Task prompt>
Go through the records and report each line in which the word "Cardama" occurs.
Data to examine Start Marker
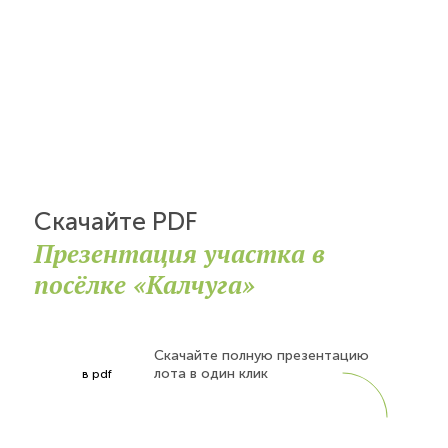
Скачайте PDF
Презентация участка в
посёлке «Калчуга»
Скачайте полную презентацию
лота в один клик
в pdf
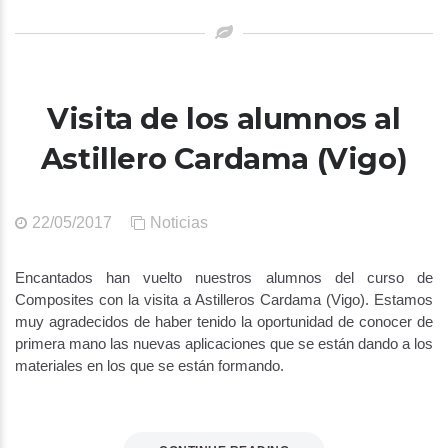
Visita de los alumnos al
Astillero Cardama (Vigo)
22/05/2017
Noticias
Encantados han vuelto nuestros alumnos del curso de
Composites con la visita a Astilleros Cardama (Vigo). Estamos
muy agradecidos de haber tenido la oportunidad de conocer de
primera mano las nuevas aplicaciones que se están dando a los
materiales en los que se están formando.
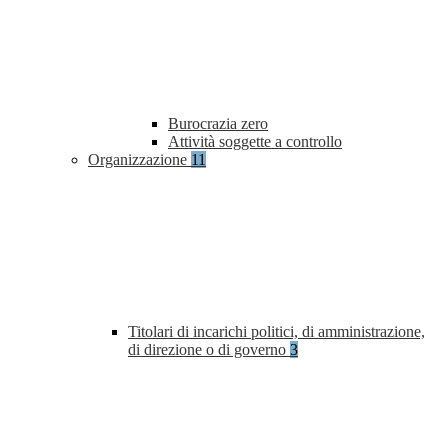
Burocrazia zero
Attività soggette a controllo
Organizzazione
11
Titolari di incarichi politici, di amministrazione,
di direzione o di governo
3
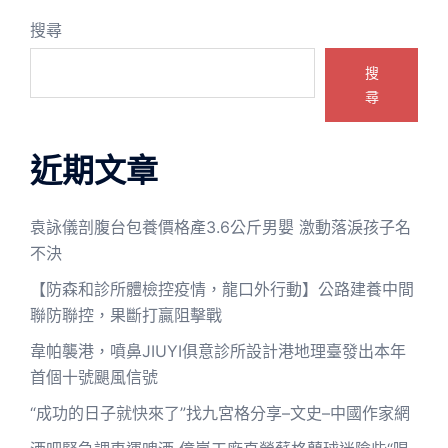
搜尋
搜
尋
近期文章
袁詠儀剖腹台包養價格產3.6公斤男嬰 激動落淚孩子名
不決
【防森和診所體檢控疫情，龍口外行動】公路建養中間
聯防聯控，果斷打贏阻擊戰
韋帕襲港，噴鼻JIUYI俱意診所設計港地理臺發出本年
首個十號颶風信號
“成功的日子就快來了”找九宮格分享–文史–中國作家網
Data to examine End Marker
Problem solution>
Astillero Cardama (Vigo)
Composites con la visita a Astilleros Cardama (Vigo). Estamos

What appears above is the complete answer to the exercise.